Depois de gorada a intenção da Associação da Indústria e do Comércio dos Chineses em Portugal, que pretendia instalar na cidade uma plataforma logística, o presidente da autarquia alentejana, Francisco Santos (do PCP), acredita que esta iniciativa "tem outra solidez". E revela que os investidores "trouxeram uma proposta mais concreta, foram ver o terreno e mostraram-se interessados". "Parece-me uma coisa relativamente sólida, não me parece ser uma brincadeira", afirmou em declarações ao DN.

A futura fábrica deverá ocupar seis hectares no parque industrial de Beja. Uma área que a autarquia vai vender por cerca de 150 mil euros, com infra-estruturas feitas e apenas direito de superfície, "para evitar especulações". "É um preço extremamente baixo e o grande incentivo será esse. Pode-se considerar quase grátis", defendeu.

O edil comunista destaca também que o regulamento do parque industrial estipula um período para fazer a obra que, se não for cumprido, obriga a devolver o terreno à câmara "para evitar que haja especulação imobiliária".

O presidente da Núcleo de Empresários de Beja (Nerbe), Luís Serrano, encara esta possibilidade "com bons olhos" mas avisa que "é preciso ponderar sobre a natureza do investimento" porque, destacou com insistência, "muitos ficam pelo caminho. Precisamos de investimento estável e duradouro".
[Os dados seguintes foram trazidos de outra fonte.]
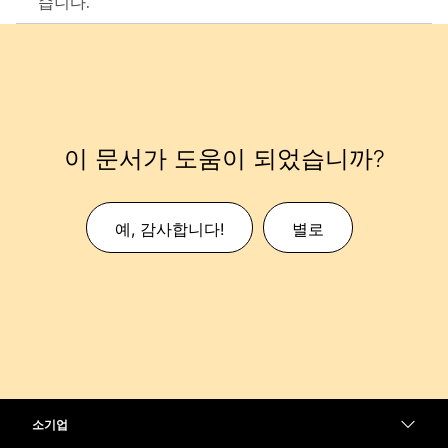
습니다.
이 문서가 도움이 되었습니까?
예, 감사합니다!
별로
소기업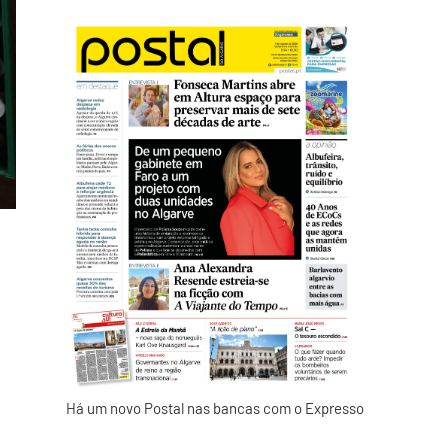
Há um novo Postal nas bancas com o Expresso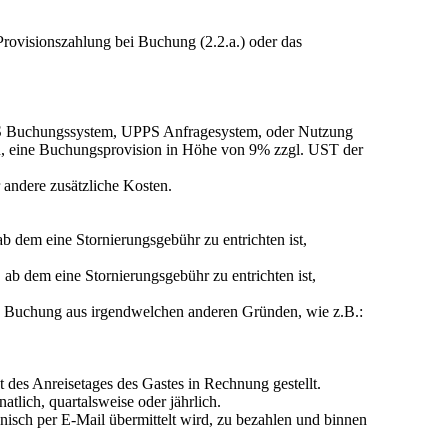
rovisionszahlung bei Buchung (2.2.a.) oder das
PS Buchungssystem, UPPS Anfragesystem, oder Nutzung
 eine Buchungsprovision in Höhe von 9% zzgl. UST der
r andere zusätzliche Kosten.
b dem eine Stornierungsgebühr zu entrichten ist,
ab dem eine Stornierungsgebühr zu entrichten ist,
ne Buchung aus irgendwelchen anderen Gründen, wie z.B.:
es Anreisetages des Gastes in Rechnung gestellt.
lich, quartalsweise oder jährlich.
nisch per E-Mail übermittelt wird, zu bezahlen und binnen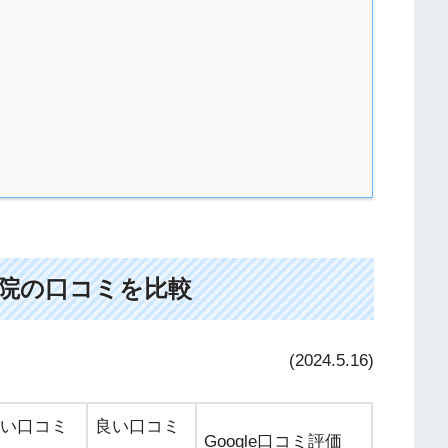
4院の口コミを比較
(2024.5.16)
い口コミ
良い口コミ
Google口コミ評価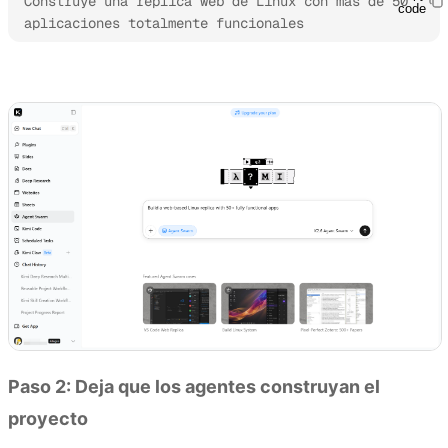
Construye una réplica web de Linux con más de 50 
code
aplicaciones totalmente funcionales
Prueba Kimi Agent Swarm
Paso 2: Deja que los agentes construyan el
proyecto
Em meados de Fevereiro, o representante do grupo chinês, Mei Shen Bao, regressará a Beja "com pessoas ligadas ao poder político de Xangai" e, adiantou o presidente da câmara municipal, "esse será o momento decisivo" para a concretização de um investimento que poderá criar 580 postos de trabalho e produzir 100 milhões de pilhas por ano.

Refira-se que o autarca manifesta maior esperança neste projecto do que na plataforma logística anunciada no último Verão e que serviria para distribuir produtos nas lojas chinesas no Sul do País. O projecto, que chegou a ser apresentado com grande pompa, acabou por não progredir e parece estar esquecido. "Com a Câmara de Beja nunca mais ninguém falou sobre o assunto e portanto não há outros desenvolvimentos. É um processo para já sem evolução e não me parece que tenha grande futuro aqui", disse Francisco Santos.